Miró mi hogar hacerse pequeño conforme el auto avanza. Comienzo a llorar en silencio, prometiéndome hacer todo a mi alcance para volver a ver a mamá algún día.

—¿A dónde nos dirigimos, Nana Clemencia? —pregunta la subteniente Bonilla con voz monótona.

—La granja de los Prida está a media hora al Sur. Sigue por este camino —dice ella en tono cansado recargando su cabeza contra el respaldo del asiento, parece disponerse a tomar una breve siesta.

La subteniente afirma con un movimiento seco. Miro su rostro por el retrovisor. Es bonita, debajo de su careta de rudeza, hay unos rasgos bellos.

Sus ojos se alzan, encontrando los míos en el espejo retrovisor. Siento una punzada de vergüenza al tiempo que desvió la mirada, abochornada de que me hubiera encontrado mirándola.

Enjugo mis lágrimas e imito el movimiento de la Nana. Tal vez convenga que yo también tome una siesta, será mejor a estar dándole rienda suelta a mis peores temores el resto del camino.

Un estallido ensordecedor me obliga a abrir los ojos de nuevo. El coche oscila sobre el camino de tierra de un lado al otro, mientras la subteniente intenta desesperada mantener el control del volante.

Entierro mis dedos en el asiento del conductor delante de mí, con el corazón en la garganta.

—¡¿Qué pasa?! —pregunta la Nana a gritos.

—¡Se reventó una llanta! —exclama la subteniente antes de lograr frenar el vehículo de golpe.

Las tres nos vamos hacia delante, los cinturones de seguridad previenen que nos hagamos daño.

En cuanto el auto de detiene, siento un par de golpes secos contra el costado exterior, que en medio segundo se convierten en una lluvia metálica que me cimbra las entrañas.

—¡Nos están disparando! —grita la subteniente al tiempo que toma su arma y sale del vehículo.

La Nana se contrae en su asiento, es de su lado que llegan los disparos. Su cristal se revienta y ella suelta un alarido cargado de dolor y miedo.

Me hago un ovillo en la parte de atrás, cubriendo mi cabeza con ambas manos. Estoy tan tensa que mis extremidades se empiezan a agarrotar.

Escucho disparos más cerca, ruego en silencio que se trate de la subteniente Bonilla respondiendo al ataque.

El rugido de las armas es ensordecedor. Cada abrupta explosión retumba en mis oídos.

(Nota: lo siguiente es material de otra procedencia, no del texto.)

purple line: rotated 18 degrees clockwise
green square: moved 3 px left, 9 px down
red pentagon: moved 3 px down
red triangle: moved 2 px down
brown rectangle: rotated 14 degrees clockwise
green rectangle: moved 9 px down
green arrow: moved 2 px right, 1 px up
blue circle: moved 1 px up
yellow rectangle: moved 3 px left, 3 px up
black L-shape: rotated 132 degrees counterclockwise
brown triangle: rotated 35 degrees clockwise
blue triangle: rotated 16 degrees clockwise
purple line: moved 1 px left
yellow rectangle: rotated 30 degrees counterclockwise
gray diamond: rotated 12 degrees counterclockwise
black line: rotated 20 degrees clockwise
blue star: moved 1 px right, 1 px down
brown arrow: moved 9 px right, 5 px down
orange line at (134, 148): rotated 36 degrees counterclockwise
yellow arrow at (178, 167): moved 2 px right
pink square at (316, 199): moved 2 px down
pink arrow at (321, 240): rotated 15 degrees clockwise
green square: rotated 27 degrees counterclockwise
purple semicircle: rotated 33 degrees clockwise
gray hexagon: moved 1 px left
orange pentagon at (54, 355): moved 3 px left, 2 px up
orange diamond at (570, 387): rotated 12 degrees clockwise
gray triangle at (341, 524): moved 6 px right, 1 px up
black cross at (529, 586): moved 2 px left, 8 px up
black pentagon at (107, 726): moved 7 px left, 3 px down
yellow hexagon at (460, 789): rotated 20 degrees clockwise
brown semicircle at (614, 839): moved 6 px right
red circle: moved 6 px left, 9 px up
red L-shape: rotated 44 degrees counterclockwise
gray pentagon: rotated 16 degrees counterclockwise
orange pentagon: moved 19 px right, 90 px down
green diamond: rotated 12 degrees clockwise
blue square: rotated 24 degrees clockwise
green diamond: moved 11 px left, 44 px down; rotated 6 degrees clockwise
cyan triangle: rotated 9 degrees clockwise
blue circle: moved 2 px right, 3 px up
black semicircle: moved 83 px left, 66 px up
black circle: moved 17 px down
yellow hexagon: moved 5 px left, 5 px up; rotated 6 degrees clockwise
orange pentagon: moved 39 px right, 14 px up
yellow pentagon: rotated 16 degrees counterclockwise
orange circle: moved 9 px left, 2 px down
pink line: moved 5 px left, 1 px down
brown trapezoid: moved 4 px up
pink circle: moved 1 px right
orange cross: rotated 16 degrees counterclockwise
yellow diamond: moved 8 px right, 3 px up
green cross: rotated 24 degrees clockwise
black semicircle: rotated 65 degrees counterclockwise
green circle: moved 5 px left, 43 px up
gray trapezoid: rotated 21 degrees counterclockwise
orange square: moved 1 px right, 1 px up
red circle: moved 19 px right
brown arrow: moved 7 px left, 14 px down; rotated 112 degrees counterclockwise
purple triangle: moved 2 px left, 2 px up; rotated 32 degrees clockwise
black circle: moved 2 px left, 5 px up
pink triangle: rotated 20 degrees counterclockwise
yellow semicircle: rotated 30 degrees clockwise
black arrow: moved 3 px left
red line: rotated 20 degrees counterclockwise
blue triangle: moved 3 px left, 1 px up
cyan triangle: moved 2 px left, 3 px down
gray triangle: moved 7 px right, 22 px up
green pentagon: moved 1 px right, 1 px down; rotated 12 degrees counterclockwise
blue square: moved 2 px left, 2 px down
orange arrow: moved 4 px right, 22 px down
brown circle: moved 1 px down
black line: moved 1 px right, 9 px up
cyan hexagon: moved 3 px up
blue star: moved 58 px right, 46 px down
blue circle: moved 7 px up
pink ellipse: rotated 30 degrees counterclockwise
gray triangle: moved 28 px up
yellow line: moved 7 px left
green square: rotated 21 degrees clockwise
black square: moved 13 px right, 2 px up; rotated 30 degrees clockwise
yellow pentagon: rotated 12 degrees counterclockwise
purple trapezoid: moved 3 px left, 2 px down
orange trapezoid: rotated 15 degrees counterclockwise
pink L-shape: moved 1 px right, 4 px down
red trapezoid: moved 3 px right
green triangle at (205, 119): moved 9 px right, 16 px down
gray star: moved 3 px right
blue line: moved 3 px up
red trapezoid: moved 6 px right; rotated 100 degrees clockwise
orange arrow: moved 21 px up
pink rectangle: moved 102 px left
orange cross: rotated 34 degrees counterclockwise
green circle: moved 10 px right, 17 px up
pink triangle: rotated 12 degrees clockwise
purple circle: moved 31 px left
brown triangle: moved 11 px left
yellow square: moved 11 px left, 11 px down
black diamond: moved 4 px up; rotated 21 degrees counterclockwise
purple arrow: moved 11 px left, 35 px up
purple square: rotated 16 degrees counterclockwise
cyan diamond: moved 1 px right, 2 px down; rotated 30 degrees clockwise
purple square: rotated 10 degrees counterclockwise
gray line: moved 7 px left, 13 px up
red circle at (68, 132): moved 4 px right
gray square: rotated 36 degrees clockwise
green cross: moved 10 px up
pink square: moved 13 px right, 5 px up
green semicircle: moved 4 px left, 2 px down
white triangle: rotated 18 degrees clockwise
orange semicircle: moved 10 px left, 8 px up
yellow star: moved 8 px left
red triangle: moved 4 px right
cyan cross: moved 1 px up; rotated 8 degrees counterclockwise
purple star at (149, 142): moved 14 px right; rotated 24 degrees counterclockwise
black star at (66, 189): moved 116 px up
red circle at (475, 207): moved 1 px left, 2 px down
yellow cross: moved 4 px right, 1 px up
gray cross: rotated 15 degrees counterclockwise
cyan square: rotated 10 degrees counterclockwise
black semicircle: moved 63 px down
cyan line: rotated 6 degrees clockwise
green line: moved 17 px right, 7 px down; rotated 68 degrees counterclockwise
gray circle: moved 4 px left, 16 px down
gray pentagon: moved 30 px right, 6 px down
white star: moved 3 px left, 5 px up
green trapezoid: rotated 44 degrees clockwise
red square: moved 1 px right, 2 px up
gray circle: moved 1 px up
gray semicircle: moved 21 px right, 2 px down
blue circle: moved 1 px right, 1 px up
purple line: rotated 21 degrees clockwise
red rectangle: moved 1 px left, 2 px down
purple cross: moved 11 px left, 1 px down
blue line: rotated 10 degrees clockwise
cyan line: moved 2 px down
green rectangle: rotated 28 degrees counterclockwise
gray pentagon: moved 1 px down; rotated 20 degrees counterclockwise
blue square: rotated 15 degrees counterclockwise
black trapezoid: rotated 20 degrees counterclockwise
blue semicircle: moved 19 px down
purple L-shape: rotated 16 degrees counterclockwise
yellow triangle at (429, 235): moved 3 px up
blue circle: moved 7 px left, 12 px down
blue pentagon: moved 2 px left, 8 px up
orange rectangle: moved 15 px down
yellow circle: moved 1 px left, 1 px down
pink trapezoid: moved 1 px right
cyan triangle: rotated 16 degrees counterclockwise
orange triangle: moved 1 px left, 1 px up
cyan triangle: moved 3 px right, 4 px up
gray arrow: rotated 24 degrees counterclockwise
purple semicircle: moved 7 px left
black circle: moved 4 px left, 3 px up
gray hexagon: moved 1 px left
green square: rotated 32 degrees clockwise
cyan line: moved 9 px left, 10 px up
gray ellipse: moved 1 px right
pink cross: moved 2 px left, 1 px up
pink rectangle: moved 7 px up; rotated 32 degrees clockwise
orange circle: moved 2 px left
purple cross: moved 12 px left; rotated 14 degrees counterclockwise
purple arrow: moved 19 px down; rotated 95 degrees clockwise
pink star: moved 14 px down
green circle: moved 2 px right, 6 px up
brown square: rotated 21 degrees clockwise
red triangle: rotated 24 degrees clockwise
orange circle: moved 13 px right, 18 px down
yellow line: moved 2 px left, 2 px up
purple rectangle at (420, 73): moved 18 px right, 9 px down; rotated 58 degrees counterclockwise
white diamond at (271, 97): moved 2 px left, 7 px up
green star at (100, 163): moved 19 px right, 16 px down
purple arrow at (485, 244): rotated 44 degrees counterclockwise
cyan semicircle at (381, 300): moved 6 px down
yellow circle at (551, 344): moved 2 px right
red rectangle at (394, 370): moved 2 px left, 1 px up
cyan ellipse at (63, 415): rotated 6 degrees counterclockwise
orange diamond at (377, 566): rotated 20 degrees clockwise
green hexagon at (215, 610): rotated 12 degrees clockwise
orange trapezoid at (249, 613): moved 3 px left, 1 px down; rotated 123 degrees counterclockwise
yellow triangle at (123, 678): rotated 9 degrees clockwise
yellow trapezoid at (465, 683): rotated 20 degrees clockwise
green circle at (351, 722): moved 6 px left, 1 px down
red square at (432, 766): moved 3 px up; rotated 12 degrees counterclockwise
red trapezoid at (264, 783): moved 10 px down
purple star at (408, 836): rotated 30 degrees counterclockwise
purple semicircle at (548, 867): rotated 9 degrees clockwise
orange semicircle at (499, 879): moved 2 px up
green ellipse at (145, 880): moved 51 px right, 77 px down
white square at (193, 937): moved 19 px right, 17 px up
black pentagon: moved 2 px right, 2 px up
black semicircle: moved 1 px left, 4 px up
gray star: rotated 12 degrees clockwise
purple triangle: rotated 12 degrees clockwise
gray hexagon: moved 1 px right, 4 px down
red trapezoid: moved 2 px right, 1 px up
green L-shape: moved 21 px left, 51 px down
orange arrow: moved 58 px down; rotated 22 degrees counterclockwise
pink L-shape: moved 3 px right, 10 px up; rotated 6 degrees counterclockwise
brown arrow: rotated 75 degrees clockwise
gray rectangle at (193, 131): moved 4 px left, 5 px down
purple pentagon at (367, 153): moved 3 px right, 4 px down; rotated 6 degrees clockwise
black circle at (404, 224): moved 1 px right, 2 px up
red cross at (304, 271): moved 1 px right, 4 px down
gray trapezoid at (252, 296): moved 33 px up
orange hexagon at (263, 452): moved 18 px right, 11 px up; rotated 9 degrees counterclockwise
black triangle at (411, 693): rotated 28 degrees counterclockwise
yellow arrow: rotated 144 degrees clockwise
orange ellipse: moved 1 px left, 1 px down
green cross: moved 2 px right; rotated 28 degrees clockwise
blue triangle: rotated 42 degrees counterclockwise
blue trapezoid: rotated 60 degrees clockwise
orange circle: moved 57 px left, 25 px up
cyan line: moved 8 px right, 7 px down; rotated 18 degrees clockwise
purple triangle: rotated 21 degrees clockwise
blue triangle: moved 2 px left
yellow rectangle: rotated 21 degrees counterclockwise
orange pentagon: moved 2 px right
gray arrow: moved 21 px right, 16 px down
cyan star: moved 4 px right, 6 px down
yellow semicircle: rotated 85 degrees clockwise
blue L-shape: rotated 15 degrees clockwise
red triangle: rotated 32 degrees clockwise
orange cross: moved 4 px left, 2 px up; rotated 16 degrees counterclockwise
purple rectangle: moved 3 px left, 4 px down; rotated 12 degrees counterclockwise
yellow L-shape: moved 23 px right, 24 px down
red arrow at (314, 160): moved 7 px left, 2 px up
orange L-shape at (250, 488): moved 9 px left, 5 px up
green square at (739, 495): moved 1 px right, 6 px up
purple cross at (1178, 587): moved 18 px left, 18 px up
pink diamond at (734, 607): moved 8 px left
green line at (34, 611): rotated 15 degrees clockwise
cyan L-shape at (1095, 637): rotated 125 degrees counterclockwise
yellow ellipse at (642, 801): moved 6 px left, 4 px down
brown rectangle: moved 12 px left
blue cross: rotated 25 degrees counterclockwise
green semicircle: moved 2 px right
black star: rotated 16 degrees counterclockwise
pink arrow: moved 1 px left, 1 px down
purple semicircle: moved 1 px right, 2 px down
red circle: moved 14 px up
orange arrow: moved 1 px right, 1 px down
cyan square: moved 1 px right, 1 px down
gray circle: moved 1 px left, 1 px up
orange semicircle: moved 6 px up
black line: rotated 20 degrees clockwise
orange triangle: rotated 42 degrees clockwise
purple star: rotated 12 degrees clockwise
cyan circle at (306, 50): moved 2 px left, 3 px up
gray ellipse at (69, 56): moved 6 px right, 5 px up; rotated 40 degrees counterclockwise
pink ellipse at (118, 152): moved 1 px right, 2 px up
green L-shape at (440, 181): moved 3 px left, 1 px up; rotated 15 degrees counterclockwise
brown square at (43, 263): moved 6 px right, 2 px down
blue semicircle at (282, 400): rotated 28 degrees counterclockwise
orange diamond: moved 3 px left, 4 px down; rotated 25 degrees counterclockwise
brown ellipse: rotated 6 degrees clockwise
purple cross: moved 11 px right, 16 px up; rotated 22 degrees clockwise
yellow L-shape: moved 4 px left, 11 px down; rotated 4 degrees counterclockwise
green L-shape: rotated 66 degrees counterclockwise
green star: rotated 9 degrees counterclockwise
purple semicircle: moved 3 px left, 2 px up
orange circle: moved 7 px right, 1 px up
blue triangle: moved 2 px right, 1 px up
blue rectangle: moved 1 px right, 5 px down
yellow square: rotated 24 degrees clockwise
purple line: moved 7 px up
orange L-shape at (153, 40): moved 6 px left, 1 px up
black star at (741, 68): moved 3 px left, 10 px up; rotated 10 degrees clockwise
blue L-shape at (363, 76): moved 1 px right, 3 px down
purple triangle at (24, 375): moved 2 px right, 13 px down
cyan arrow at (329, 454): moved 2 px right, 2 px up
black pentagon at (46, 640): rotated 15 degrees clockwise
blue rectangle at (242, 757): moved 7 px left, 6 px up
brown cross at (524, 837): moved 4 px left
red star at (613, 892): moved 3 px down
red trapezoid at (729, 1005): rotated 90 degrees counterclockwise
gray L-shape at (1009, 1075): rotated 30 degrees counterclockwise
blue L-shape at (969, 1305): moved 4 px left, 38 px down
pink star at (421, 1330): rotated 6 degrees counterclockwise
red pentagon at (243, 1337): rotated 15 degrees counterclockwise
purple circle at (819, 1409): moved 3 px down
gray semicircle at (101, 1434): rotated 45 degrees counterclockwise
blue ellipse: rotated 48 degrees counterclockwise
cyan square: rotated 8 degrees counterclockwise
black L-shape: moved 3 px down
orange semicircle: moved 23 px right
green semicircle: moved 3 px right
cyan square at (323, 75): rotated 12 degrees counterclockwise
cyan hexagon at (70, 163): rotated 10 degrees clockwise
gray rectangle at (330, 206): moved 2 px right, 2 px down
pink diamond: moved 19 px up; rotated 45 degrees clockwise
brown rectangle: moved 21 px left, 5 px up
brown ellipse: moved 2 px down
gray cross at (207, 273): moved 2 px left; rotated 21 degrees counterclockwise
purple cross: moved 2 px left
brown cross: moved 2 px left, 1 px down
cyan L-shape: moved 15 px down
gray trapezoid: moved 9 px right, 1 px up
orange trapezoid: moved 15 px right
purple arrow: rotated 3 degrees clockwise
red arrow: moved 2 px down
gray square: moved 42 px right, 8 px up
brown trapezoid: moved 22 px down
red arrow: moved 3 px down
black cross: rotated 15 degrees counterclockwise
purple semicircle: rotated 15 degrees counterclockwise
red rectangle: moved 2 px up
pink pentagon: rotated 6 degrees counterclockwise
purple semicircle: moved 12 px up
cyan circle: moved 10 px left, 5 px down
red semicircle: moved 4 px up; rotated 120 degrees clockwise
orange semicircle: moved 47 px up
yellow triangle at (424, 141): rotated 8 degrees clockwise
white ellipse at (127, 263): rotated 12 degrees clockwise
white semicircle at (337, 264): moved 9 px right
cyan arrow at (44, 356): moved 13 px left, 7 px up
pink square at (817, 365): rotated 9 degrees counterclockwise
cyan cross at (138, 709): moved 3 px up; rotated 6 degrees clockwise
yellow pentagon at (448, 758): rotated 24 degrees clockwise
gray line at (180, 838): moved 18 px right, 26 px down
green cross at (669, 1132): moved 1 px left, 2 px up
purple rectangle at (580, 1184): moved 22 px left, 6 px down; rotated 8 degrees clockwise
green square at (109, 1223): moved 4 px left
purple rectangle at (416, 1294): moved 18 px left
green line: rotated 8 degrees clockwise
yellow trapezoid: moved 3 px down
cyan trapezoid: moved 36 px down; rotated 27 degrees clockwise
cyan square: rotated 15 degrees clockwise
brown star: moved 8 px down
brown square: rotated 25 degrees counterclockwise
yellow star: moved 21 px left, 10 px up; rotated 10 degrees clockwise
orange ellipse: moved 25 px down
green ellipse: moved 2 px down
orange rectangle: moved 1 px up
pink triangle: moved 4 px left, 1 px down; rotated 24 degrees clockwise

La Nana no deja de gritar en el asiento delantero, quisiera ayudarla, pero tengo demasiado miedo para siquiera moverme.

Los disparos se hacen menos hasta cesar por completo. Alguien abre la puerta trasera y me toma de un brazo.

—Eran dos, ya logré aniquilarlos —exclama la subteniente Bonilla mientras me obliga a descender—. Debemos irnos antes de que lleguen otros. ¿Te dieron?

Los oídos me zumban, apenas logro entender lo que ella dice.

—¡¿Estás herida, Vasija?! —grita exasperada ante mi falta de respuesta.

Entre mi aturdimiento, trato de poner atención a las sensaciones de mi cuerpo. Estoy aterrada hasta los huesos, pero ilesa.

Incapaz de articular palabra, niego despacio.